How to control memory use and parallism#

The diagnostics packages used by the REF all use Dask to process data that is larger than memory in parallel. By default, Dask uses its threaded scheduler, which may not be optimal for more complicated computations, and it configures this threaded scheduler to use as many worker threads as there are CPU cores on the machine. Because the REF typically runs multiple executors in parallel (see Executors), and if unconfigured, each executor uses as many threads as there are CPU cores, this can lead to excessive memory use and too much parallism, which can cause the system to run out of memory or become slow because of excessive context switching. Inefficient scheduling by the threaded scheduler can also lead to excessive memory use and/or slow computations. Therefore, it is highly recommended that you take a moment to configure Dask for your system. For an in-depth introduction to these topics, see the Dask documentation on configuration and scheduling.

Configuring ESMValTool#

ESMValCore, the framework powering ESMValTool, works best with the Dask Distributed scheduler. It is recommended to set max_parallel_tasks (an ESMValCore setting), to a low number, e.g. 1, 2 or 3, because only one ESMValCore preprocessing task will submit jobs to the Distributed scheduler at a time to avoid overloading the workers. Therefore, the following settings are recommended for ESMValCore:

max_parallel_tasks: 2
dask:
  use: local_distributed
  profiles:
    local_distributed:
      cluster:
        type: distributed.LocalCluster
        n_workers: 2
        threads_per_worker: 2
        memory_limit: 4GiB

These settings should be put in a file with the extension .yaml in the directory ~/.config/esmvaltool, for example: ~/.config/esmvaltool/dask.yaml.

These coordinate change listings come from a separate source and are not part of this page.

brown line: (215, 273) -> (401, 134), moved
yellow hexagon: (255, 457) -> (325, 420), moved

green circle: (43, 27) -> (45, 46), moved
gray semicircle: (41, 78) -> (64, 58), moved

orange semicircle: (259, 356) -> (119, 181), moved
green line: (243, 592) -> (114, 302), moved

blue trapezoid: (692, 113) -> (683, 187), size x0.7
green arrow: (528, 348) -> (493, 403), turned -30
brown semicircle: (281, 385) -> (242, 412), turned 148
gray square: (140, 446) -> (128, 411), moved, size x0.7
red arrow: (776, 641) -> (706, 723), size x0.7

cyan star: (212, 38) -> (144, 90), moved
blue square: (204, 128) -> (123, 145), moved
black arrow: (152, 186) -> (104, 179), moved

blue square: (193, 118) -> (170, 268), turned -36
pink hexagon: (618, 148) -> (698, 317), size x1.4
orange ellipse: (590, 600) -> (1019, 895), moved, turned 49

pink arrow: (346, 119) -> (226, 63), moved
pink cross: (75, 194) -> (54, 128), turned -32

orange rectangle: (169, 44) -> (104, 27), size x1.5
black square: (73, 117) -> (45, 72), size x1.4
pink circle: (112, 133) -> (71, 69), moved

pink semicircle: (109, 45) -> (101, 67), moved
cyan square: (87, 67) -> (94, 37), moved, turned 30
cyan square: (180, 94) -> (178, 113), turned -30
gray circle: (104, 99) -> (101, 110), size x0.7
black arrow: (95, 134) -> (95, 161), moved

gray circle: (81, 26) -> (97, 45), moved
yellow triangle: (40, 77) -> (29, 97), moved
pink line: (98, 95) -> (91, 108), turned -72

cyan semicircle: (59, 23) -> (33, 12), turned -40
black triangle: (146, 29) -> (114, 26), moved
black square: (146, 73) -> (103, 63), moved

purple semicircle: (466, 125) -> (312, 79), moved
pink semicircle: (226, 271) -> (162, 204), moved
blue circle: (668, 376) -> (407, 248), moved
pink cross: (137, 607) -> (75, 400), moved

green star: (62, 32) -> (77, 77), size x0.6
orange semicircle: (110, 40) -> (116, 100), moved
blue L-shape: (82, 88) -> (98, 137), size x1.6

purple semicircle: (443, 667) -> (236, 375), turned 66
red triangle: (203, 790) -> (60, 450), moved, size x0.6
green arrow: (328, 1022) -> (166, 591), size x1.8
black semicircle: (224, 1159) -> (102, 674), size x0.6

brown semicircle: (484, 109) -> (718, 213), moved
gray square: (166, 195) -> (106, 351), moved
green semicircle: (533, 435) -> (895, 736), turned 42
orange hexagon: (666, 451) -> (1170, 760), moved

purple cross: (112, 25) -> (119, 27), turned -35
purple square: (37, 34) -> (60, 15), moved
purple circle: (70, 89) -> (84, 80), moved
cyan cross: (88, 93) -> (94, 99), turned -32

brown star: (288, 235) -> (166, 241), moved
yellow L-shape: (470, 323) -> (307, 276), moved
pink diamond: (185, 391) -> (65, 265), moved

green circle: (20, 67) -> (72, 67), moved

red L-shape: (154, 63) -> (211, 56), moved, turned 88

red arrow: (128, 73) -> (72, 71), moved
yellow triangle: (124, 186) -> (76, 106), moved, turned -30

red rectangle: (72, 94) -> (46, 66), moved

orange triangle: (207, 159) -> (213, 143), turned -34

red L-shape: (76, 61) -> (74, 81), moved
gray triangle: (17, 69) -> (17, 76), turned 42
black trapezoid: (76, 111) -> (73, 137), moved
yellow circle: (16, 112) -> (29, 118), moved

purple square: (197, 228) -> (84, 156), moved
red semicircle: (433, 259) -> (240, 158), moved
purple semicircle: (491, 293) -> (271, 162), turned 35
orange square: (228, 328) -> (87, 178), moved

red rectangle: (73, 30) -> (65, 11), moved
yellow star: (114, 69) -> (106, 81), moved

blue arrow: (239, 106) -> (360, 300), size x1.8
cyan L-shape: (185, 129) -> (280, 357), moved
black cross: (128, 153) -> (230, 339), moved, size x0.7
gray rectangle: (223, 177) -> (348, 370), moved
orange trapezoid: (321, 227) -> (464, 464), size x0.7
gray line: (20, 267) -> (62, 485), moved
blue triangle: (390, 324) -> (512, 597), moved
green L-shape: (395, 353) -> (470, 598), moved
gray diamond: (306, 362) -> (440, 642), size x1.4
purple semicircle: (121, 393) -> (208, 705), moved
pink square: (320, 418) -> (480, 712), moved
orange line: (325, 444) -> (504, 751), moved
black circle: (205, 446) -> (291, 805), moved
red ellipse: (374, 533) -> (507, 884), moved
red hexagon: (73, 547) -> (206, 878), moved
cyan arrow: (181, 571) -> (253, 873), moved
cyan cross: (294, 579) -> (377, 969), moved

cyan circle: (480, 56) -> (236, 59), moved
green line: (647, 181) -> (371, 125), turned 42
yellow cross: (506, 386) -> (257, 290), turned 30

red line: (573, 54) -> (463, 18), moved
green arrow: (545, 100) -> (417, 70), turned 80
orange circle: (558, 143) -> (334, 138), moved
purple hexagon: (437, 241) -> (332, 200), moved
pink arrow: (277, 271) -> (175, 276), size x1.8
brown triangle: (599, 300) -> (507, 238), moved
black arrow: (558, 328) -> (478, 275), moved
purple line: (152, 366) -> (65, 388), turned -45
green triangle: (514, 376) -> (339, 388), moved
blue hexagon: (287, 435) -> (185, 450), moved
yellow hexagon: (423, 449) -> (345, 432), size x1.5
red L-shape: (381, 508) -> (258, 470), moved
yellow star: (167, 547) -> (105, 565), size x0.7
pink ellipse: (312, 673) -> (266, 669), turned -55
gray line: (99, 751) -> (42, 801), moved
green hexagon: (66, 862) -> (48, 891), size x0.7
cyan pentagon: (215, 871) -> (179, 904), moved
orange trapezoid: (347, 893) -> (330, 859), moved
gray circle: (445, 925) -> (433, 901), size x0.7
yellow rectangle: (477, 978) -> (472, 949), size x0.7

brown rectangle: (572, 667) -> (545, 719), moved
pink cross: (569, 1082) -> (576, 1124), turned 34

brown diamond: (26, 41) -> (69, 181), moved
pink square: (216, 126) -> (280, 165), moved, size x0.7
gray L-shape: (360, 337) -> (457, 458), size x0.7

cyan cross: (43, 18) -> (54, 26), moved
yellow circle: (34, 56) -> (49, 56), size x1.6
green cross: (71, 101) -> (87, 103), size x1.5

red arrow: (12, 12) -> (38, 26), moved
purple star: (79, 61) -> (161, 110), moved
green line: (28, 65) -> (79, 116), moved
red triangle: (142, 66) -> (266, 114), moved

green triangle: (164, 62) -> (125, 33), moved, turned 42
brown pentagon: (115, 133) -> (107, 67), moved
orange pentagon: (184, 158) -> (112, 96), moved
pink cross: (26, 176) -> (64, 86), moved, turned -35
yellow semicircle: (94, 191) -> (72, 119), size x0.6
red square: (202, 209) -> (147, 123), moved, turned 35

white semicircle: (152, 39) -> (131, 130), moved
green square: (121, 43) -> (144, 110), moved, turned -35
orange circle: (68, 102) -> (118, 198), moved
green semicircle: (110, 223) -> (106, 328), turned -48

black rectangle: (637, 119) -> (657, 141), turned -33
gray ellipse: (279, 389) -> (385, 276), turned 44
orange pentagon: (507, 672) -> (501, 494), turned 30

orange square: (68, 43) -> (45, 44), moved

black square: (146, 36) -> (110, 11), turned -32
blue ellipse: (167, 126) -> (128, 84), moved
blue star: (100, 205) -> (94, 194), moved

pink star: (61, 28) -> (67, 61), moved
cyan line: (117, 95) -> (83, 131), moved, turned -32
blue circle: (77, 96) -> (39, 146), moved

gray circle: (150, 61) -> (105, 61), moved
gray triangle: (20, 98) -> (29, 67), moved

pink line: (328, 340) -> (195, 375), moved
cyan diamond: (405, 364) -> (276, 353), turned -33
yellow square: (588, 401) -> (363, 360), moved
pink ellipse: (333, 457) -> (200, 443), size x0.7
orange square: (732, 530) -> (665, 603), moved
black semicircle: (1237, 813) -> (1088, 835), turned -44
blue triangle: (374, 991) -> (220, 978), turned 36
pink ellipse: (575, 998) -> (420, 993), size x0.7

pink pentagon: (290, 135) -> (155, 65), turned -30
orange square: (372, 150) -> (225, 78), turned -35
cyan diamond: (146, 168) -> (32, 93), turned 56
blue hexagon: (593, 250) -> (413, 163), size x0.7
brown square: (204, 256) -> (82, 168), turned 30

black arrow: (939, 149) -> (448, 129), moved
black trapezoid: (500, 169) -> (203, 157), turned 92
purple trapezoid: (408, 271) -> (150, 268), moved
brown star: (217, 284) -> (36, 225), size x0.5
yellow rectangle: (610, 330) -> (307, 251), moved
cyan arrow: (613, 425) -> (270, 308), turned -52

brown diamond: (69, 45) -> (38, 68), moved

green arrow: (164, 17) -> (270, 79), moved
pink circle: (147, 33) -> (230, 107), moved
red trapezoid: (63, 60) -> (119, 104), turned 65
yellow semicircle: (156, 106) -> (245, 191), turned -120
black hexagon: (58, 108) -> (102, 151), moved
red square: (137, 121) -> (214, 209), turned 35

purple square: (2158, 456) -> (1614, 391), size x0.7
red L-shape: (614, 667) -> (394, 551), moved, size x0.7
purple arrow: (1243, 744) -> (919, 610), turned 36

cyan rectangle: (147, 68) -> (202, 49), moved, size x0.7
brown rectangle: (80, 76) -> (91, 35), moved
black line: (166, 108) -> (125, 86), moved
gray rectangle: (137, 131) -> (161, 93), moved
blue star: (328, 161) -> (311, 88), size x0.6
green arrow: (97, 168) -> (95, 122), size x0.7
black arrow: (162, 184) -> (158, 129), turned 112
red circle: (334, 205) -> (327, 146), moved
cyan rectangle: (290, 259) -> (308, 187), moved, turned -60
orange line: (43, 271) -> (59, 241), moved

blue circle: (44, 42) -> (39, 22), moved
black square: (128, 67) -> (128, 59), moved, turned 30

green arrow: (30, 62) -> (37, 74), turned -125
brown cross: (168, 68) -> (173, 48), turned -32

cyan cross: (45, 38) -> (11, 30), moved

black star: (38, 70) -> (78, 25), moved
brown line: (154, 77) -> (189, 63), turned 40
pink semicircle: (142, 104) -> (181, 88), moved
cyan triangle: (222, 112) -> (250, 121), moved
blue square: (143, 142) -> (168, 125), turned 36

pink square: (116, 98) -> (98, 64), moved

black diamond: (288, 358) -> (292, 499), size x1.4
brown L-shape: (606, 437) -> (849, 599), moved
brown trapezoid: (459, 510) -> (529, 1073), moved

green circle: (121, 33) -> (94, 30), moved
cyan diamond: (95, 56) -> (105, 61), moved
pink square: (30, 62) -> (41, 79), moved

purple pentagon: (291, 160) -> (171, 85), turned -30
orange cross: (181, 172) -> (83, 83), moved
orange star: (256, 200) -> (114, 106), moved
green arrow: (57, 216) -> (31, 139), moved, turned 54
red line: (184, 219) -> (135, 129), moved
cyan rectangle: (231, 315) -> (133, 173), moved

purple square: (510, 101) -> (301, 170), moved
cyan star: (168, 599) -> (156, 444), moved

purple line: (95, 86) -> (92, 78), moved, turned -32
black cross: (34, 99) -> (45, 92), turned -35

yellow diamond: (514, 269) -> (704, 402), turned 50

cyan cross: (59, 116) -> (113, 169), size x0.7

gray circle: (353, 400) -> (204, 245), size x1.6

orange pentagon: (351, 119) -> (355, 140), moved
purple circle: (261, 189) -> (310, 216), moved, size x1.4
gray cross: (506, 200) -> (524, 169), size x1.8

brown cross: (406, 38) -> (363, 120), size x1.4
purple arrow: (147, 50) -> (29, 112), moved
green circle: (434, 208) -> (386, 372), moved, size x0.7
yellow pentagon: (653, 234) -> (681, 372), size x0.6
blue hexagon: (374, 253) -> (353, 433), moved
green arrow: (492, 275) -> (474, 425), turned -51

With the settings above, the total memory per REF diagnostic execution will be n_workers * memory_limit = 8GB. It is recommended to use at least 4GB of RAM per Dask Distributed worker. Some diagnostics may be able to run with 2GB per worker, but probably not all of them. You can tune the total memory / CPU use by specifying the number of workers. The number of CPU cores used will be n_workers * threads_per_worker.

Note that the REF may run multiple executors in parallel, and each executor running an ESMValTool diagnostic will use the resources specified above.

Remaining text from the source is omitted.